Investment opportunities in British healthcare

There’s no doubt challenges in the public sector hurt prospects for private healthcare companies in 2017, and the outlook for 2018 looks no better. True, population trends are conducive to growth, but the political issues surrounding the NHS make it a risky sector for investment. Still, there are two areas of British healthcare we think hold greater promise.

 

Favourites

We have buy ratings on several primary healthcare property companies: when it comes to low risk, predictable income and a well-covered, generous dividend, Primary Health Properties, MedicX Fund and Assura are hard to beat.

We are also bullish on CareTech. Analysts expect a 9 per cent dividend hike in the year to September 2018 and the payout is underpinned by the company’s robust operating cash flow and a modestly geared balance sheet. At the last count, net debt of £147m (down from £157m 12 months earlier) represented a loan-to-value ratio of less than 50 per cent of CareTech’s freehold estate, which has a valuation well north of £300m.
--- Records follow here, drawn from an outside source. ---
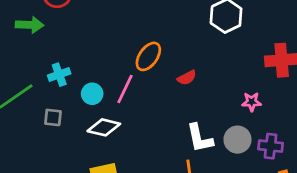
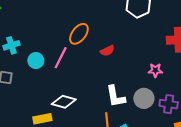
white diamond: (104, 127) -> (64, 102), moved

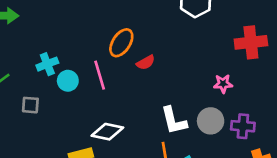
cyan cross: (11, 45) -> (47, 64), moved
red semicircle: (107, 51) -> (146, 62), moved
pink line: (61, 58) -> (100, 75), turned -40

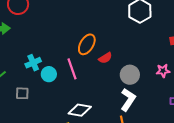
white L-shape: (174, 121) -> (128, 100), turned -130
gray circle: (211, 121) -> (130, 75), moved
We also recently upgraded our recommendation on Spire. After a truly terrible year, we think the private healthcare provider has turned a corner. We are hopeful that new management – who recently topped up their holdings – will form a clearer strategy which will spark a recovery in revenues and profits. Over the long term, we think Spire is well placed to benefit from long-term market trends.

Outsiders

EMIS – a former Alternative Investment Market (Aim) high-flyer – is in a bit of a pickle. In January, the software group revealed that its web services product failed to meet service levels and reporting obligations to GPs surgeries. Broker Numis estimated the financial impact as a one-off £8m charge, wiping 5 per cent off 2018 financial year guidance. But it's nearly impossible to judge if there will be any long-term implications, particularly now the group has sustained reputational damage. We were impressed with how quickly the new chief executive discovered the problems, but downgraded our view while the full repercussions come to light.

Cambian has dealt with its banking troubles far better than we expected. In late 2017, it moved into a net cash position by selling its adult care homes and has even returned some of the cash from the sale to shareholders. Now it's focusing on improving the margins at the children’s business (which was the less impressive of the group’s two divisions). But we've yet to fully trust management again after the overly ambitious expansion plans and poor handling of the balance sheet cost investors last time around.